Task goal: Leaving out the pictures, return word for word the stretch of entries below from the line holding "EMAIL ADRESİ" through the line holding "Expansión del tráfico aéreo y".

Records for this exercise:
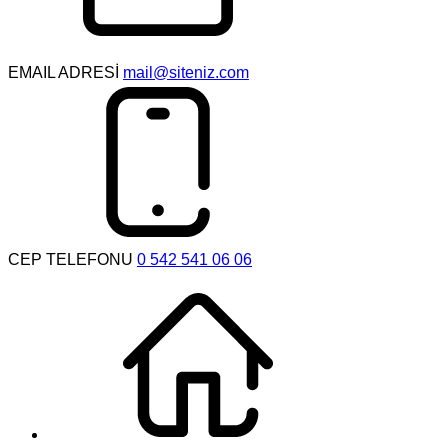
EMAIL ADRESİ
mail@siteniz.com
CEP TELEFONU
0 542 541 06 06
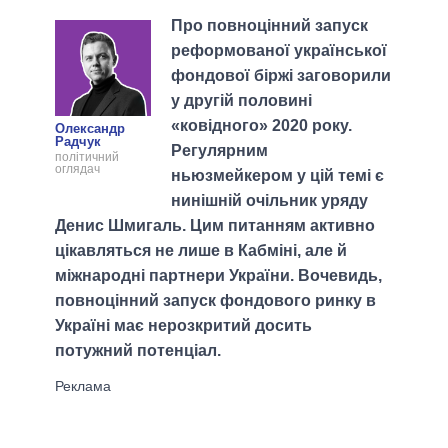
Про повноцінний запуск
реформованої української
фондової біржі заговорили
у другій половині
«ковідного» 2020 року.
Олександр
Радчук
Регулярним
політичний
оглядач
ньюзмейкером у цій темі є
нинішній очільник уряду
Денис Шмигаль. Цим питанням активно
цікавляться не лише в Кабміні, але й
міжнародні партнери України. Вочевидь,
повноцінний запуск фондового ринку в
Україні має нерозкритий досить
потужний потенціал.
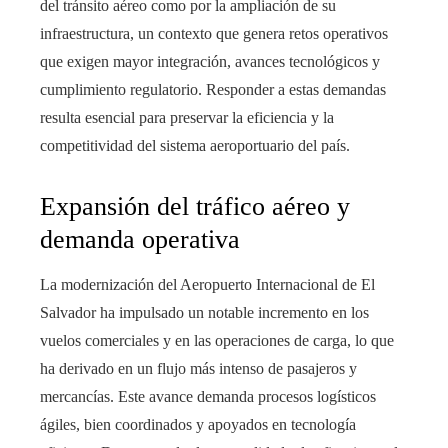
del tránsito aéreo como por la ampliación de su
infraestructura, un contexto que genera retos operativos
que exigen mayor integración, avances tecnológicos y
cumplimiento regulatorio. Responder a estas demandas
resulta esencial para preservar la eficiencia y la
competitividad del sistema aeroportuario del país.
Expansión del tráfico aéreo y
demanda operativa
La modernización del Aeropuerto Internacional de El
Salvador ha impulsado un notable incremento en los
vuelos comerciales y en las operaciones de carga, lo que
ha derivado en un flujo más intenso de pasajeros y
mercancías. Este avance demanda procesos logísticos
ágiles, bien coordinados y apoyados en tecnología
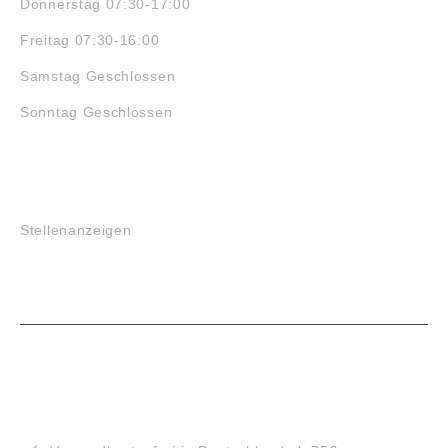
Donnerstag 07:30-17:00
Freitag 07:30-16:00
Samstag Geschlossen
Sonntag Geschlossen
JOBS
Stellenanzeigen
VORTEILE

...

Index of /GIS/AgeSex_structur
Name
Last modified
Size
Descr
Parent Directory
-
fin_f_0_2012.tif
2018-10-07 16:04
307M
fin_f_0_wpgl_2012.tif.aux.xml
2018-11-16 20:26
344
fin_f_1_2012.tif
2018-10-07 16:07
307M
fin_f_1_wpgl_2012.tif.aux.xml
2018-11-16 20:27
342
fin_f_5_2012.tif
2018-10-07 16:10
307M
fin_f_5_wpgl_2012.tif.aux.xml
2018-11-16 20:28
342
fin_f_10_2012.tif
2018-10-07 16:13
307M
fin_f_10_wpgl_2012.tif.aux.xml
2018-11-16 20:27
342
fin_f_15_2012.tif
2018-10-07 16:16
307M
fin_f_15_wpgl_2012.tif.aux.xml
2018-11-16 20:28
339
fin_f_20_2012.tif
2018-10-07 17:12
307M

Solution for this exercise:
EMAIL ADRESİ
mail@siteniz.com
CEP TELEFONU
0 542 541 06 06
Про повноцінний запуск
реформованої української
фондової біржі заговорили
у другій половині
«ковідного» 2020 року.
Олександр
Радчук
Регулярним
політичний
оглядач
ньюзмейкером у цій темі є
нинішній очільник уряду
Денис Шмигаль. Цим питанням активно
цікавляться не лише в Кабміні, але й
міжнародні партнери України. Вочевидь,
повноцінний запуск фондового ринку в
Україні має нерозкритий досить
потужний потенціал.
del tránsito aéreo como por la ampliación de su
infraestructura, un contexto que genera retos operativos
que exigen mayor integración, avances tecnológicos y
cumplimiento regulatorio. Responder a estas demandas
resulta esencial para preservar la eficiencia y la
competitividad del sistema aeroportuario del país.
Expansión del tráfico aéreo y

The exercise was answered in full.